** ASSIGNMENT **
For the entries below, state how many lines contain the string "nieruchomość". Add nothing else.

** Stored data entries **
---

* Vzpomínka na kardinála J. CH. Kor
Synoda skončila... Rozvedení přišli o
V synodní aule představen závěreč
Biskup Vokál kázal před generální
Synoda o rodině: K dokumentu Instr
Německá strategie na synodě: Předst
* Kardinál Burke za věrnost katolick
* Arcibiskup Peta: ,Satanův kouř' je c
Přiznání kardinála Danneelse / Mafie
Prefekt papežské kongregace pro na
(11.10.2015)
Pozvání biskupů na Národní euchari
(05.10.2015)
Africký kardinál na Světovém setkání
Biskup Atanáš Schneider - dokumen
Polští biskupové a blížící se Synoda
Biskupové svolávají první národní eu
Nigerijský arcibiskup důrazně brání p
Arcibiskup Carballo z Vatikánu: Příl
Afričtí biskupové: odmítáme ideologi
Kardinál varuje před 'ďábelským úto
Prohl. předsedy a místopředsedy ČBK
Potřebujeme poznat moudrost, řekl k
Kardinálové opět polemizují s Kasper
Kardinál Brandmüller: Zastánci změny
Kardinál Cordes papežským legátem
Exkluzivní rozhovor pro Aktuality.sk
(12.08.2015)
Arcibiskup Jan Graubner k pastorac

---

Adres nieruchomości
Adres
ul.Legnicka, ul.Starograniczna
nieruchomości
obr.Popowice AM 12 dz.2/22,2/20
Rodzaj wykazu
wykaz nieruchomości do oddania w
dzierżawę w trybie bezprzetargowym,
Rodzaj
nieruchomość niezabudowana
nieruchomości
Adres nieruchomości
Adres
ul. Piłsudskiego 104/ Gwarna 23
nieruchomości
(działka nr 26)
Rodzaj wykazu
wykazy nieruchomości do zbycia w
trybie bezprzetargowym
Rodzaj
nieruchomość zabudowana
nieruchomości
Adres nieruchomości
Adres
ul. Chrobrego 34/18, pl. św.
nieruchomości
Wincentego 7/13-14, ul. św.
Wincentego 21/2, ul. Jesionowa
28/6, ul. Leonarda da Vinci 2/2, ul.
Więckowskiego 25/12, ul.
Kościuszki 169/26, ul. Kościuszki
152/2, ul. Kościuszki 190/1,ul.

---

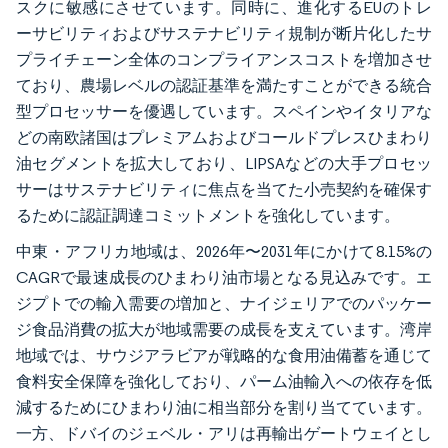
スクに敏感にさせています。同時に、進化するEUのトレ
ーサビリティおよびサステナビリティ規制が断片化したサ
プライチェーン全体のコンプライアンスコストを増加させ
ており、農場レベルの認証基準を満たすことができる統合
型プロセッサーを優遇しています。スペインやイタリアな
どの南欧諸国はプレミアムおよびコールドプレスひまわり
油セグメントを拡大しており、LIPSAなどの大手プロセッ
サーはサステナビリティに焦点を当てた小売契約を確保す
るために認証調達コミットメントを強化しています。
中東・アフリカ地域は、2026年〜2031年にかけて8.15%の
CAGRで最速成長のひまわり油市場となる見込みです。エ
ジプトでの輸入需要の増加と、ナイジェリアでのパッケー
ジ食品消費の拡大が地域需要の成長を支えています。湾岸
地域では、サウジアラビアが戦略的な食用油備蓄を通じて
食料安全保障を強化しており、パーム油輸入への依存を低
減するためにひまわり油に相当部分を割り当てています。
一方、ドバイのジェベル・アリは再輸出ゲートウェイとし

---

** WRITTEN RESPONSE **
2